## [TO DO]
Show all lines from the records below in which the string "システムとパフォーマンス" is present.

[Document structure recognition data]
★ ★ ★ ★

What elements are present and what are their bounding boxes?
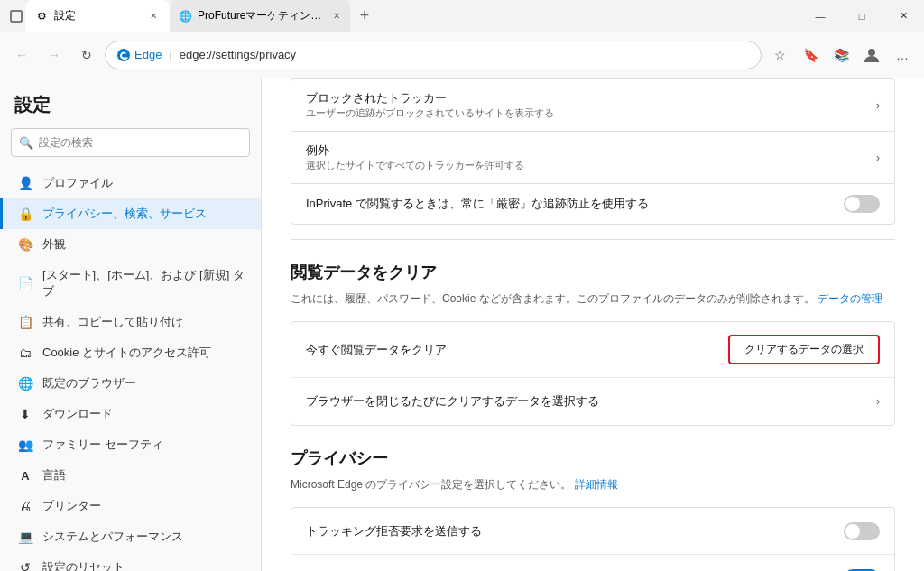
forward-button[interactable]: → bbox=[40, 41, 69, 69]
svg-point-1 bbox=[117, 49, 130, 61]
blocked-trackers-desc: ユーザーの追跡がブロックされているサイトを表示する bbox=[306, 106, 876, 120]
maximize-button[interactable]: □ bbox=[841, 0, 882, 32]
language-icon: A bbox=[17, 467, 33, 484]
share-icon: 📋 bbox=[17, 314, 33, 330]
tab-settings[interactable]: ⚙ 設定 ✕ bbox=[25, 0, 170, 32]
inprivate-toggle-knob bbox=[845, 197, 860, 211]
tracking-toggle-knob bbox=[845, 524, 860, 539]
tab-profuture-label: ProFutureマーケティングソリューション bbox=[198, 8, 327, 23]
main-layout: 設定 🔍 👤 プロファイル 🔒 プライバシー、検索、サービス 🎨 外観 📄 [ス… bbox=[0, 78, 924, 571]
privacy-detail-link[interactable]: 詳細情報 bbox=[575, 478, 618, 491]
svg-point-2 bbox=[868, 49, 875, 56]
toolbar-icons: ☆ 🔖 📚 … bbox=[765, 41, 917, 69]
more-button[interactable]: … bbox=[888, 41, 917, 69]
auto-clear-row[interactable]: ブラウザーを閉じるたびにクリアするデータを選択する › bbox=[291, 378, 894, 425]
clear-now-row: 今すぐ閲覧データをクリア クリアするデータの選択 bbox=[291, 322, 894, 378]
clear-now-info: 今すぐ閲覧データをクリア bbox=[306, 342, 728, 358]
favorites-button[interactable]: ☆ bbox=[765, 41, 794, 69]
inprivate-toggle[interactable] bbox=[844, 195, 880, 213]
search-input[interactable] bbox=[39, 136, 242, 149]
auto-clear-chevron: › bbox=[876, 395, 880, 408]
clear-now-label: 今すぐ閲覧データをクリア bbox=[306, 342, 728, 358]
exceptions-info: 例外 選択したサイトですべてのトラッカーを許可する bbox=[306, 143, 876, 172]
sidebar-item-profile-label: プロファイル bbox=[42, 175, 113, 191]
sidebar-item-appearance-label: 外観 bbox=[42, 236, 66, 253]
address-bar: ← → ↻ Edge | edge://settings/privacy ☆ 🔖… bbox=[0, 32, 924, 78]
search-box[interactable]: 🔍 bbox=[11, 128, 250, 157]
manage-data-link[interactable]: データの管理 bbox=[818, 292, 882, 305]
title-bar-left: ⚙ 設定 ✕ 🌐 ProFutureマーケティングソリューション ✕ + bbox=[0, 0, 799, 32]
sidebar-item-privacy-label: プライバシー、検索、サービス bbox=[42, 206, 207, 222]
sidebar-item-share[interactable]: 📋 共有、コピーして貼り付け bbox=[0, 307, 261, 337]
tab-settings-close[interactable]: ✕ bbox=[146, 9, 161, 23]
clear-data-button[interactable]: クリアするデータの選択 bbox=[728, 335, 880, 364]
sidebar-item-language-label: 言語 bbox=[42, 467, 66, 484]
profile-icon: 👤 bbox=[17, 175, 33, 191]
download-icon: ⬇ bbox=[17, 406, 33, 422]
back-button[interactable]: ← bbox=[7, 41, 36, 69]
refresh-button[interactable]: ↻ bbox=[72, 41, 101, 69]
exceptions-chevron: › bbox=[876, 152, 880, 164]
sidebar-item-privacy[interactable]: 🔒 プライバシー、検索、サービス bbox=[0, 198, 261, 229]
blocked-trackers-chevron: › bbox=[876, 99, 880, 112]
sidebar-item-share-label: 共有、コピーして貼り付け bbox=[42, 314, 183, 330]
sidebar-item-family[interactable]: 👥 ファミリー セーフティ bbox=[0, 429, 261, 460]
profile-button[interactable] bbox=[857, 41, 886, 69]
url-bar[interactable]: Edge | edge://settings/privacy bbox=[105, 41, 762, 69]
collection-button[interactable]: 📚 bbox=[827, 41, 855, 69]
sidebar-item-language[interactable]: A 言語 bbox=[0, 460, 261, 491]
sidebar-item-browser[interactable]: 🌐 既定のブラウザー bbox=[0, 368, 261, 399]
sidebar-item-newtab[interactable]: 📄 [スタート]、[ホーム]、および [新規] タブ bbox=[0, 260, 261, 307]
blocked-trackers-label: ブロックされたトラッカー bbox=[306, 90, 876, 106]
clear-data-card: 今すぐ閲覧データをクリア クリアするデータの選択 ブラウザーを閉じるたびにクリア… bbox=[291, 321, 895, 426]
window-icon bbox=[7, 0, 25, 32]
exceptions-desc: 選択したサイトですべてのトラッカーを許可する bbox=[306, 159, 876, 172]
sidebar: 設定 🔍 👤 プロファイル 🔒 プライバシー、検索、サービス 🎨 外観 📄 [ス… bbox=[0, 78, 262, 571]
privacy-section-desc: Microsoft Edge のプライバシー設定を選択してください。 詳細情報 bbox=[291, 476, 895, 493]
privacy-icon: 🔒 bbox=[17, 206, 33, 222]
title-bar: ⚙ 設定 ✕ 🌐 ProFutureマーケティングソリューション ✕ + — □… bbox=[0, 0, 924, 32]
blocked-trackers-row: ブロックされたトラッカー ユーザーの追跡がブロックされているサイトを表示する › bbox=[291, 78, 895, 131]
payment-row: 支払い方法が保存されているかどうかをサイトで確認できるようにする bbox=[291, 555, 894, 571]
reset-icon: ↺ bbox=[17, 559, 33, 571]
clear-now-action: クリアするデータの選択 bbox=[728, 335, 880, 364]
sidebar-title: 設定 bbox=[0, 93, 261, 128]
system-icon: 💻 bbox=[17, 529, 33, 545]
search-icon: 🔍 bbox=[19, 136, 33, 150]
sidebar-item-reset[interactable]: ↺ 設定のリセット bbox=[0, 552, 261, 571]
url-separator: | bbox=[169, 48, 171, 61]
tracking-info: トラッキング拒否要求を送信する bbox=[306, 523, 844, 539]
tab-profuture-close[interactable]: ✕ bbox=[332, 9, 341, 23]
bookmark-button[interactable]: 🔖 bbox=[796, 41, 825, 69]
profuture-tab-icon: 🌐 bbox=[179, 9, 192, 23]
sidebar-item-download-label: ダウンロード bbox=[42, 406, 113, 422]
sidebar-item-cookies[interactable]: 🗂 Cookie とサイトのアクセス許可 bbox=[0, 337, 261, 368]
inprivate-info: InPrivate で閲覧するときは、常に「厳密」な追跡防止を使用する bbox=[306, 196, 844, 212]
sidebar-item-family-label: ファミリー セーフティ bbox=[42, 437, 163, 453]
inprivate-row: InPrivate で閲覧するときは、常に「厳密」な追跡防止を使用する bbox=[291, 183, 895, 225]
tracking-toggle[interactable] bbox=[844, 522, 880, 540]
minimize-button[interactable]: — bbox=[799, 0, 841, 32]
new-tab-button[interactable]: + bbox=[350, 2, 379, 31]
settings-tab-icon: ⚙ bbox=[34, 9, 49, 23]
close-button[interactable]: ✕ bbox=[882, 0, 924, 32]
inprivate-label: InPrivate で閲覧するときは、常に「厳密」な追跡防止を使用する bbox=[306, 196, 844, 212]
sidebar-item-system-label: システムとパフォーマンス bbox=[42, 529, 183, 545]
sidebar-item-system[interactable]: 💻 システムとパフォーマンス bbox=[0, 521, 261, 552]
privacy-section: プライバシー Microsoft Edge のプライバシー設定を選択してください… bbox=[291, 447, 895, 571]
sidebar-item-printer[interactable]: 🖨 プリンター bbox=[0, 491, 261, 521]
family-icon: 👥 bbox=[17, 437, 33, 453]
tracking-label: トラッキング拒否要求を送信する bbox=[306, 523, 844, 539]
sidebar-item-download[interactable]: ⬇ ダウンロード bbox=[0, 399, 261, 429]
sidebar-item-profile[interactable]: 👤 プロファイル bbox=[0, 168, 261, 198]
exceptions-label: 例外 bbox=[306, 143, 876, 159]
tab-profuture[interactable]: 🌐 ProFutureマーケティングソリューション ✕ bbox=[170, 0, 350, 32]
sidebar-item-newtab-label: [スタート]、[ホーム]、および [新規] タブ bbox=[42, 267, 246, 299]
sidebar-item-cookies-label: Cookie とサイトのアクセス許可 bbox=[42, 345, 211, 361]
content-area: ブロックされたトラッカー ユーザーの追跡がブロックされているサイトを表示する ›… bbox=[262, 78, 924, 571]
exceptions-row: 例外 選択したサイトですべてのトラッカーを許可する › bbox=[291, 131, 895, 183]
clear-section-desc: これには、履歴、パスワード、Cookie などが含まれます。このプロファイルのデ… bbox=[291, 290, 895, 307]
svg-rect-0 bbox=[11, 11, 22, 22]
sidebar-item-appearance[interactable]: 🎨 外観 bbox=[0, 229, 261, 260]
tracking-row: トラッキング拒否要求を送信する bbox=[291, 508, 894, 555]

★ ★ ★ ★

## [EXPECTED ANSWER]
sidebar-item-system-label: システムとパフォーマンス bbox=[42, 529, 183, 545]
sidebar-item-system[interactable]: 💻 システムとパフォーマンス bbox=[0, 521, 261, 552]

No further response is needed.